Throughout his interactions in the US this week, he has been tearing into the Modi government. Unlike the Prime Minister he is not using terms like creators of ‘gandagi’ or promoters of ‘scams’ to describe what is going on in India but he is not pulling his punches either. He has gone for the RSS saying that it seeks to divide communities and that, according to its thinking, “certain religions are inferior to other religions.”
Some of his statements have been direct attacks on the BJP government, i.e. “it tried to create an environment of fear. Various agencies, media, income tax department tried to spread fear”. And some have been personal jibes at the Prime Minister, “I can tell you that the idea of Prime Minister Modi’s 56 inch chest, direct communication with God. That’s all gone. “
When Narendra Modi attacked the Congress in his speeches abroad, Congress leaders reacted with anger. Anand Sharma said then “this is his characteristic style, the Prime Minister continues to insult history and India’s achievements since Independence”.

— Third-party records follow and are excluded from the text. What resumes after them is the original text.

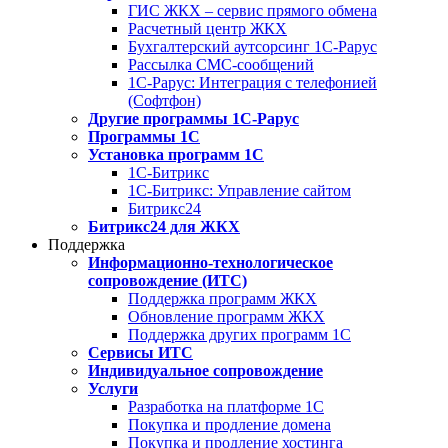
ГИС ЖКХ – сервис прямого обмена
Расчетный центр ЖКХ
Бухгалтерский аутсорсинг 1С-Рарус
Рассылка СМС-сообщений
1С-Рарус: Интеграция с телефонией
(Софтфон)
Другие программы 1С-Рарус
Программы 1С
Установка программ 1С
1С-Битрикс
1С-Битрикс: Управление сайтом
Битрикс24
Битрикс24 для ЖКХ
Поддержка
Информационно-технологическое
сопровождение (ИТС)
Поддержка программ ЖКХ
Обновление программ ЖКХ
Поддержка других программ 1С
Сервисы ИТС
Индивидуальное сопровождение
Услуги
Разработка на платформе 1С
Покупка и продление домена
Покупка и продление хостинга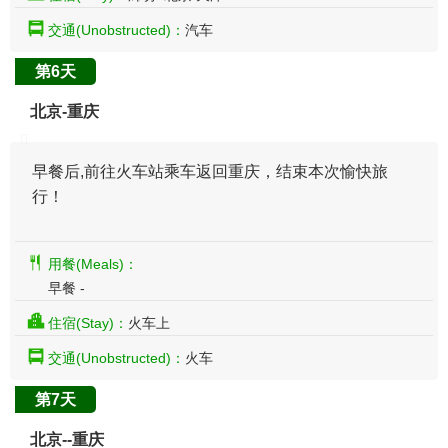
交通(Unobstructed)：
汽车
第6天
北京-重庆
早餐后,前往火车站乘车返回重庆，结束本次愉快旅
行！
用餐(Meals)：
早餐 -
住宿(Stay)：
火车上
交通(Unobstructed)：
火车
第7天
北京--重庆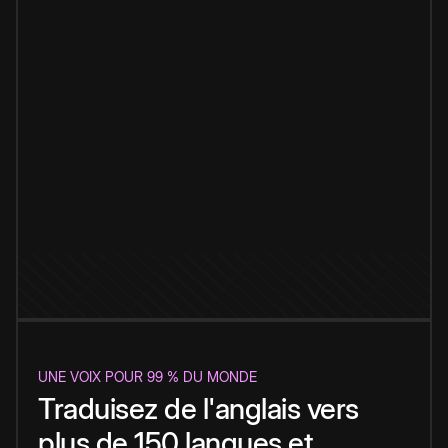
UNE VOIX POUR 99 % DU MONDE
Traduisez de l'anglais vers
plus de 150 langues et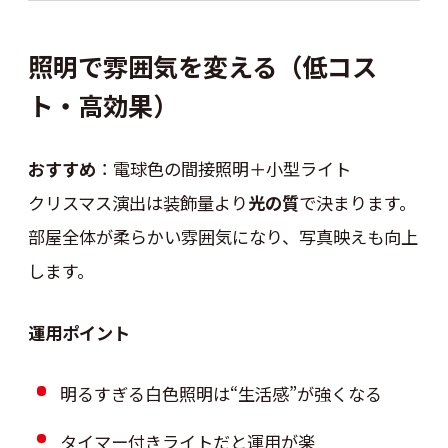
照明で雰囲気を変える（低コス
ト・高効果）
おすすめ
：電球色の間接照明＋小型ライト
クリスマス演出は装飾量より
光の質
で決まります。
部屋全体が柔らかい雰囲気になり、写真映えも向上
します。
運用ポイント
明るすぎる白色照明は“生活感”が強くなる
タイマー付きライトだと運用が楽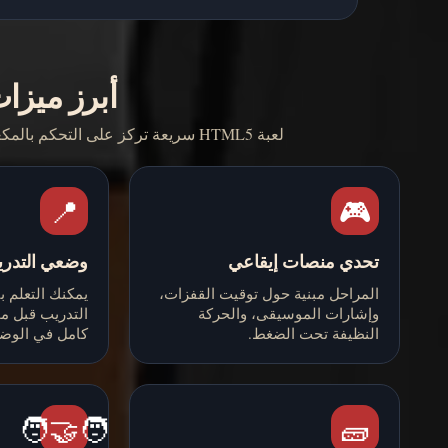
أبرز ميزات hmetry
لعبة HTML5 سريعة تركز على التحكم بالمكعب، وحفظ العقبات، وقابلية إعادة مدفوعة بالمجتمع.
📍
🎮
تحدي منصات إيقاعي
وضعي التدري
المراحل مبنية حول توقيت القفزات،
يمكنك التعلم 
وإشارات الموسيقى، والحركة
التدريب قبل مح
النظيفة تحت الضغط.
كامل في الوضع
🧑‍🤝‍🧑
🧱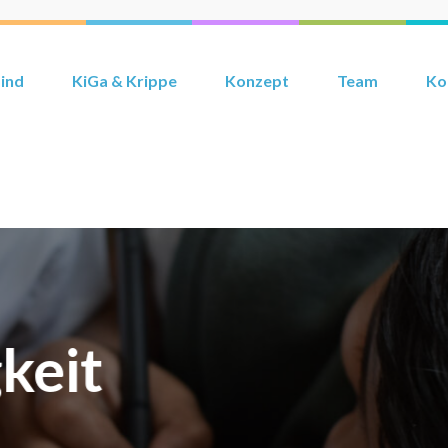
sstätte in zwei Sprachen
ind
KiGa & Krippe
Konzept
Team
Ko
dung
ädagogischen- Alters-,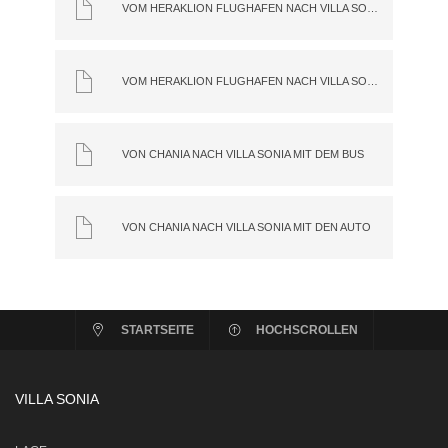
VOM HERAKLION FLUGHAFEN NACH VILLA SONIA MIT DEM BUS
VOM HERAKLION FLUGHAFEN NACH VILLA SONIA MIT DEM AUTO
VON CHANIA NACH VILLA SONIA MIT DEM BUS
VON CHANIA NACH VILLA SONIA MIT DEN AUTO
STARTSEITE
HOCHSCROLLEN
VILLA SONIA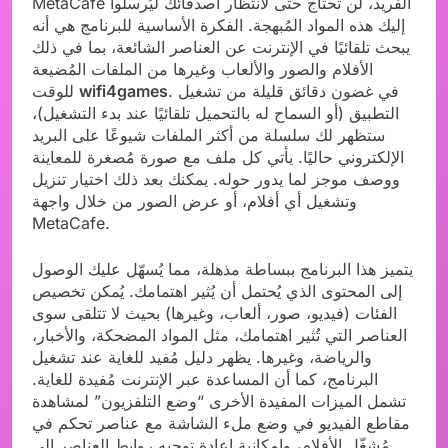
MetaCafe الفريد، لن تحتاج حتى لانتظار أصدقائك ليُرسلوا
إليك هذه المواد المُبهجة. الفكرة الأساسية للبرنامج هي أنه
يبحث تلقائيًا في الإنترنت عن العناصر الشائعة، بما في ذلك
الأفلام والصور والألعاب وغيرها من الملفات المُضيعة
. في غضون دقائق قليلة من تشغيل
wifi4games
للوقت
التطبيق (أو السماح له بالتحميل تلقائيًا عند بدء التشغيل)،
ستظهر لك سلسلة من أكثر الملفات شيوعًا على البريد
الإلكتروني حاليًا. يأتي كل ملف مع صورة مُصغرة للمعاينة
ووصف موجز لما يدور حوله. يمكنك بعد ذلك اختيار تنزيل
وتشغيل أي أفلام، أو عرض الصور من خلال واجهة
MetaCafe.
يتميز هذا البرنامج ببساطة مذهلة، مما يُسهّل عليك الوصول
إلى المحتوى الذي يُحتمل أن يُثير اهتمامك. يُمكن تخصيص
الفئات (فيديو، صور، ألعاب، وغيرها) بحيث لا تتلقى سوى
العناصر التي تُثير اهتمامك، مثل المواد المضحكة، والأخبار،
والرياضة، وغيرها. يظهر دليل مُفيد للغاية عند تشغيل
البرنامج، كما أن المساعدة عبر الإنترنت مُفيدة للغاية.
تشمل الميزات المفيدة الأخرى “وضع التلفزيون” لمشاهدة
مقاطع الفيديو في وضع ملء الشاشة مع عناصر تحكم في
مُشغّل الأفلام، وإمكانية إعادة توجيه روابط العناصر إلى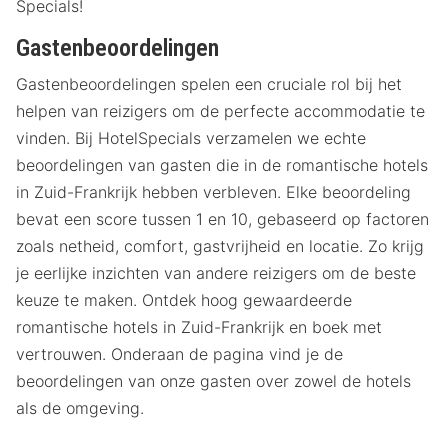
Specials!
Gastenbeoordelingen
Gastenbeoordelingen spelen een cruciale rol bij het
helpen van reizigers om de perfecte accommodatie te
vinden. Bij HotelSpecials verzamelen we echte
beoordelingen van gasten die in de romantische hotels
in Zuid-Frankrijk hebben verbleven. Elke beoordeling
bevat een score tussen 1 en 10, gebaseerd op factoren
zoals netheid, comfort, gastvrijheid en locatie. Zo krijg
je eerlijke inzichten van andere reizigers om de beste
keuze te maken. Ontdek hoog gewaardeerde
romantische hotels in Zuid-Frankrijk en boek met
vertrouwen. Onderaan de pagina vind je de
beoordelingen van onze gasten over zowel de hotels
als de omgeving.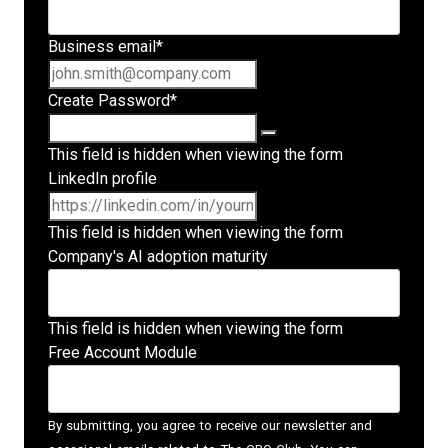
Business email
*
Create Password
*
This field is hidden when viewing the form
LinkedIn profile
This field is hidden when viewing the form
Company's AI adoption maturity
This field is hidden when viewing the form
Free Account Module
By submitting, you agree to receive our newsletter and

The BJP’s leaders and spokespeople are now saying more or less exactly what Anand Sharma and others had said. Just as Rahul is following Modi’s lead, BJP spokespeople are parroting what Congress leaders have said. Only this time, the roles are reversed.
Rahul’s remarks on the RSS’s attempts to divide communities and how Sikhs in India were under threat when it came to retaining their religious identity have also come in for sustained attack from the BJP. Who is he to talk about Sikhs, they say, when the Congress participated in an anti Sikh pogrom 40 years ago?
None of this seems likely to shut Rahul up just as none of the Congress criticisms have made any difference to the tone of the Prime Minister’s remarks for more than a decade.
But at least one rule now seems firmly established: no matter where in the world they are speaking, India's political leaders will say the same sort of things about each other as they do when they are back in India.
Is this such a bad thing? I don’t know. Certainly neither Rahul nor Modi think it’s so bad.